Lois avant-gardistes pour les communautés autochtones
Instituée en 1994 par les Nations unies, la Journée internationale des peuples autochtones offre chaque 9 août une tribune mondiale aux voix longtemps reléguées aux marges. À Brazzaville, le ministre de la Justice, des Droits humains et de la Promotion des peuples autochtones, Aimé Ange Wilfrid Bininga, n’a pas manqué de rappeler que la République du Congo fut, dès 2011, l’un des premiers États africains à se doter d’une loi spécifique consacrée à ces populations. Ce cadre, décrit comme « un jalon fondateur de notre modernité juridique », garantit l’accès à l’éducation, à la santé et à l’état civil, tout en réprimant la stigmatisation encore vécue par certains groupes pygmées.
L’impulsion présidentielle, largement saluée lors du premier Congrès mondial des peuples autochtones des bassins forestiers réuni en mai à Brazzaville, s’inscrit dans une logique de diplomatie environnementale. La Déclaration de Brazzaville, issue de ce conclave, circule désormais comme référence pour les négociations climatiques, preuve que la norme congolaise, loin d’être cosmétique, aspire à devenir un standard continental.
IA responsable et valorisation des savoirs traditionnels
Le thème choisi par l’ONU en 2025, « Les peuples autochtones et l’intelligence artificielle : défendre les droits, façonner l’avenir », résonne avec l’agenda numérique national. « L’intelligence artificielle ne doit pas être seulement surveillée ; elle doit être construite avec et pour les peuples autochtones », a martelé le ministre. D’où un triptyque d’actions : extension de la connectivité dans les zones forestières, formation de la jeunesse autochtone aux codes informatiques et accompagnement des chercheurs du Centre africain de recherche sur l’intelligence artificielle pour développer des interfaces vocales en langues téké ou mbéti.
Cette convergence entre algorithmes et savoirs forestiers se veut prudente. Le gouvernement insiste sur la nécessité de corriger d’éventuels biais discriminatoires et de protéger la propriété intellectuelle collective des communautés. La jurisprudence congolaise envisage déjà des licences culturelles qui permettraient aux détenteurs de rites ou de pharmacopées d’être rétribués lorsque leurs connaissances inspirent un brevet biomédical ou un modèle prédictif.

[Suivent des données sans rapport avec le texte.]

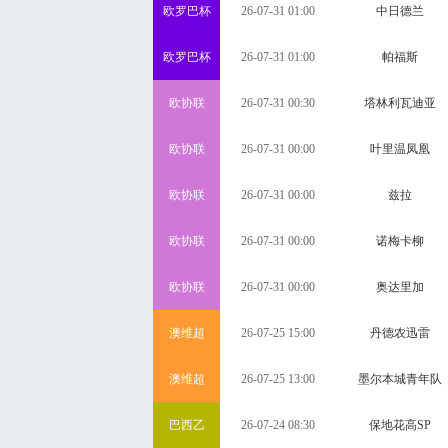
欧罗巴杯
26-07-31 01:00
中日德兰
欧罗巴杯
26-07-31 01:00
帕福斯
欧协联
26-07-31 00:30
塔林利瓦迪亚
欧协联
26-07-31 00:00
叶里温凤凰
欧协联
26-07-31 00:00
兹拉
欧协联
26-07-31 00:00
诺梅卡柳
欧协联
26-07-31 00:00
奥达里加
澳维超
26-07-25 15:00
丹德农迅雷
澳维超
26-07-25 13:00
墨尔本城青年队
巴西乙
26-07-24 08:30
保地花高SP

Une diplomatie culturelle enracinée dans la forêt
Au-delà des cercles institutionnels, l’année 2025 verra la tenue d’ateliers itinérants, du Kouilou jusqu’à la Likouala, destinés à raconter la cosmologie pygmée aux ingénieurs et vice-versa. « Construisons ensemble une société inclusive, respectueuse de sa diversité et résolument tournée vers l’avenir », a plaidé Aimé Ange Wilfrid Bininga, reprenant le credo présidentiel d’un Congo uni dans la modernité. Ces rencontres, annoncées comme des laboratoires d’écriture algorithmiques collectives, devront convaincre qu’il est possible de coder sans effacer les tambours ngoma.
Si des défis persistent — accès aux services sociaux de base, préservation des langues menacées, lutte contre certaines formes de marginalisation —, l’approche congolaise se distingue par un optimisme méthodique. En plaçant la culture autochtone au cœur d’une révolution numérique maîtrisée, Brazzaville trace une voie où la canopée dialogue avec la siliconisation du monde, démontrant qu’un État forestier peut aussi être un incubateur de technologies éthiques.